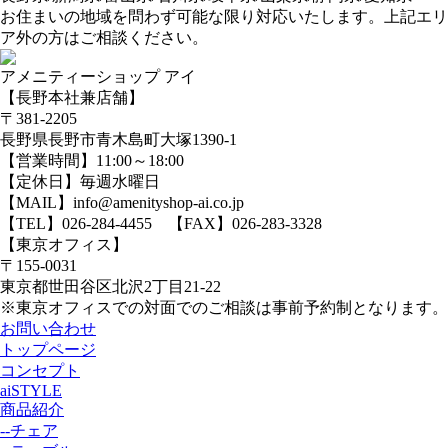
お住まいの地域を問わず可能な限り対応いたします。上記エリ
ア外の方はご相談ください。
アメニティーショップ アイ
【長野本社兼店舗】
〒381-2205
長野県長野市青木島町大塚1390-1
【営業時間】11:00～18:00
【定休日】毎週水曜日
【MAIL】info@amenityshop-ai.co.jp
【TEL】
026-284-4455
【FAX】026-283-3328
【東京オフィス】
〒155-0031
東京都世田谷区北沢2丁目21-22
※東京オフィスでの対面でのご相談は事前予約制となります。
お問い合わせ
トップページ
コンセプト
aiSTYLE
商品紹介
--チェア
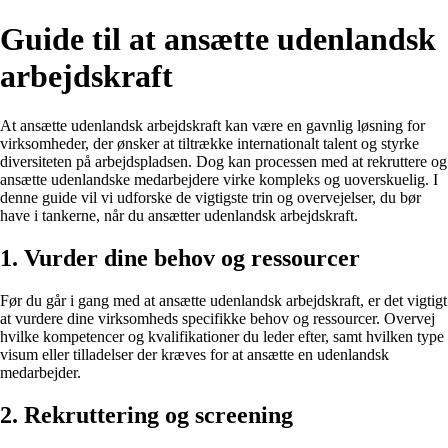
Guide til at ansætte udenlandsk
arbejdskraft
At ansætte udenlandsk arbejdskraft kan være en gavnlig løsning for
virksomheder, der ønsker at tiltrække internationalt talent og styrke
diversiteten på arbejdspladsen. Dog kan processen med at rekruttere og
ansætte udenlandske medarbejdere virke kompleks og uoverskuelig. I
denne guide vil vi udforske de vigtigste trin og overvejelser, du bør
have i tankerne, når du ansætter udenlandsk arbejdskraft.
1. Vurder dine behov og ressourcer
Før du går i gang med at ansætte udenlandsk arbejdskraft, er det vigtigt
at vurdere dine virksomheds specifikke behov og ressourcer. Overvej
hvilke kompetencer og kvalifikationer du leder efter, samt hvilken type
visum eller tilladelser der kræves for at ansætte en udenlandsk
medarbejder.
2. Rekruttering og screening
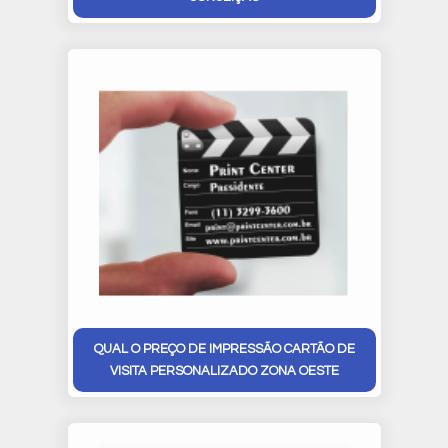
QUAL O PREÇO DE IMPRESSÃO CARTÃO DE
VISITA PERSONALIZADO ZONA OESTE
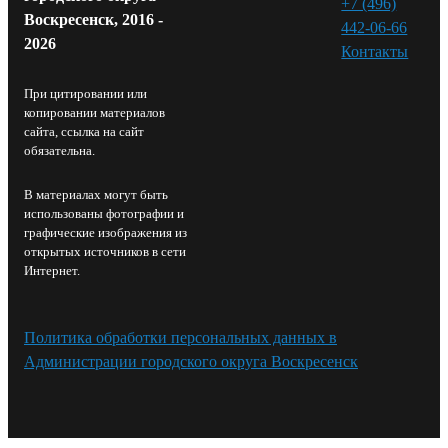
+7 (496)
Воскресенск, 2016 -
442-06-66
2026
Контакты⁠
При цитировании или
копировании материалов
сайта, ссылка на сайт
обязательна.
В материалах могут быть
использованы фотографии и
графические изображения из
открытых источников в сети
Интернет.
Политика обработки персональных данных в
Администрации городского округа Воскресенск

PROBLEM REQUIREMENTS >> Drop the pictures and copy the data exactly.

RESULT OF THIS TASK >>
お住まいの地域を問わず可能な限り対応いたします。上記エリ
ア外の方はご相談ください。
アメニティーショップ アイ
【長野本社兼店舗】
〒381-2205
長野県長野市青木島町大塚1390-1
【営業時間】11:00～18:00
【定休日】毎週水曜日
【MAIL】info@amenityshop-ai.co.jp
【TEL】
026-284-4455
【FAX】026-283-3328
【東京オフィス】
〒155-0031
東京都世田谷区北沢2丁目21-22
※東京オフィスでの対面でのご相談は事前予約制となります。
お問い合わせ
トップページ
コンセプト
aiSTYLE
商品紹介
--チェア
Guide til at ansætte udenlandsk
arbejdskraft
At ansætte udenlandsk arbejdskraft kan være en gavnlig løsning for
virksomheder, der ønsker at tiltrække internationalt talent og styrke
diversiteten på arbejdspladsen. Dog kan processen med at rekruttere og
ansætte udenlandske medarbejdere virke kompleks og uoverskuelig. I
denne guide vil vi udforske de vigtigste trin og overvejelser, du bør
have i tankerne, når du ansætter udenlandsk arbejdskraft.
1. Vurder dine behov og ressourcer
Før du går i gang med at ansætte udenlandsk arbejdskraft, er det vigtigt
at vurdere dine virksomheds specifikke behov og ressourcer. Overvej
hvilke kompetencer og kvalifikationer du leder efter, samt hvilken type
visum eller tilladelser der kræves for at ansætte en udenlandsk
medarbejder.
2. Rekruttering og screening
QUAL O PREÇO DE IMPRESSÃO CARTÃO DE
VISITA PERSONALIZADO ZONA OESTE
+7 (496)
Воскресенск, 2016 -
442-06-66
2026
Контакты⁠
При цитировании или
копировании материалов
сайта, ссылка на сайт
обязательна.
В материалах могут быть
использованы фотографии и
графические изображения из
открытых источников в сети
Интернет.
Политика обработки персональных данных в
Администрации городского округа Воскресенск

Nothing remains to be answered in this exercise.